Ultimately, this victory seems to be nothing more than a temporary distraction. It makes for a good excuse to not speak about important topics and address the real issues plaguing French society. Today, if two individuals with the same credentials apply to get a job or a house, the one who happens to be “not French-looking enough” (whatever that means) or whoever has a more “exotic” name as compared to “Jean” or “Dupont”, will realistically be much less likely to succeed in his or her endeavour – and this is not fiction. Countless surveys and social experiments have proven this sad state of affairs in France.

Let’s not even bring up the plight of Muslim women, who face even more challenges on a daily basis due to obvious discrimination and limitations when it comes to how they choose to dress their bodies. For all these reasons, it is important to not only bring awareness about the Muslim faith of certain players, but also make the common man understand that Islam is by no means an obstacle to French identity.

I am also divided due to an apparent politicisation of the game. It would be foolish to assume that all the players of the French team voted for Emmanuel Macron in 2017, let alone endorsed his subsequent actions and notably, his recent bombings of Syria. I see these footballers more as a team from France, rather than a team of the French government. The fact that the national team shines today on a world stage is exclusively due to the efforts and endurance of its players. Macron has had no hand in this victory.

Does his presence during the match lend a political dimension to this win? I would not like to think so, as a football match is not meant to be an endorsement of a certain political agenda. However, the French media has already started its clever manipulation by giving absolutely undue credit to our president, which is simply ridiculous.

While all the memes claiming that it is not France but Africa which has won the World Cup may seem funny at first, they reiterate a sad truth: immigrants have still not been fully integrated into French society, and many of them are more inclined to refer to the nations of their ancestors as their real “home”, instead of France. In an inclusive society free of racism, discrimination and Islamophobia, this would not be the case.

Moreover, I feel sad when it comes to the people of France too, who do not hesitate to take to the streets when it comes to a football game, but do not feel inclined to do the same when it comes to protecting peace, social rights, public services, independence and freedom – which are all more important issues.
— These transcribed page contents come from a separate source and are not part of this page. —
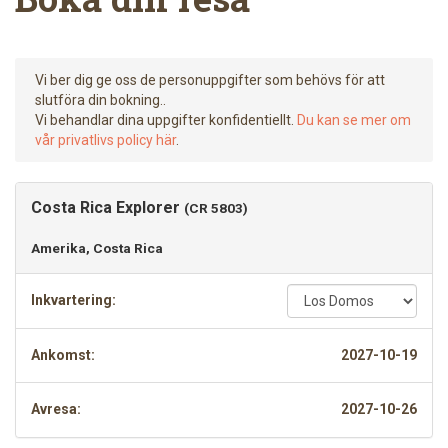
Vi ber dig ge oss de personuppgifter som behövs för att
slutföra din bokning..
Vi behandlar dina uppgifter konfidentiellt.
Du kan se mer om
vår privatlivs policy här
.
Costa Rica Explorer
(CR 5803)
Amerika, Costa Rica
Inkvartering:
Ankomst:
2027-10-19
Avresa:
2027-10-26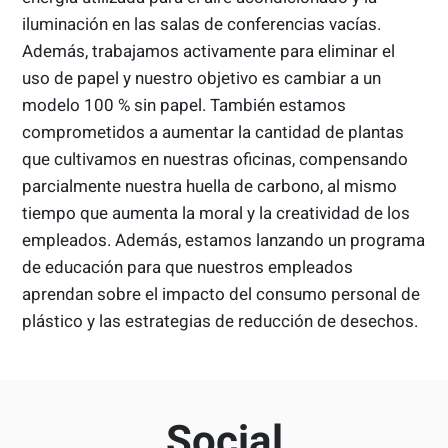
iluminación en las salas de conferencias vacías.
Además, trabajamos activamente para eliminar el
uso de papel y nuestro objetivo es cambiar a un
modelo 100 % sin papel. También estamos
comprometidos a aumentar la cantidad de plantas
que cultivamos en nuestras oficinas, compensando
parcialmente nuestra huella de carbono, al mismo
tiempo que aumenta la moral y la creatividad de los
empleados. Además, estamos lanzando un programa
de educación para que nuestros empleados
aprendan sobre el impacto del consumo personal de
plástico y las estrategias de reducción de desechos.
Social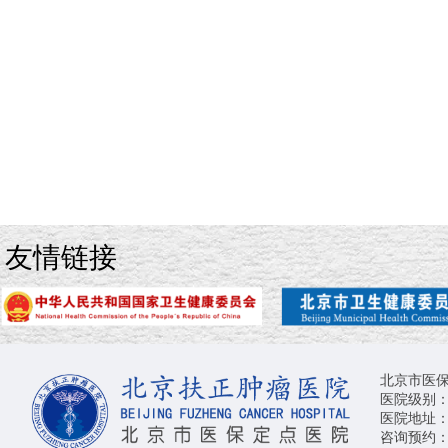
友情链接
北京市医
医院级别：三
医院地址
咨询预约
The sheer size of the crowd present on the Champs-Élysées over the past couple of days proves the power of the people, and how it could potentially bring a government to its knees. More than ever, today’s generations should take inspiration from the French Revolution and decide to fight (not literally, of course) for their ideas, instead of constantly submitting themselves to the will of those in power.

All said and done, history was indeed witnessed. We can just hope that tomorrow will be better for the people who made the day historic, and that apt conclusions will be derived from this victory.

Zainab Bukhari

Zainab Bukhari

The author is a French Muslim, and a student of Islamic Studies at Middlesex University.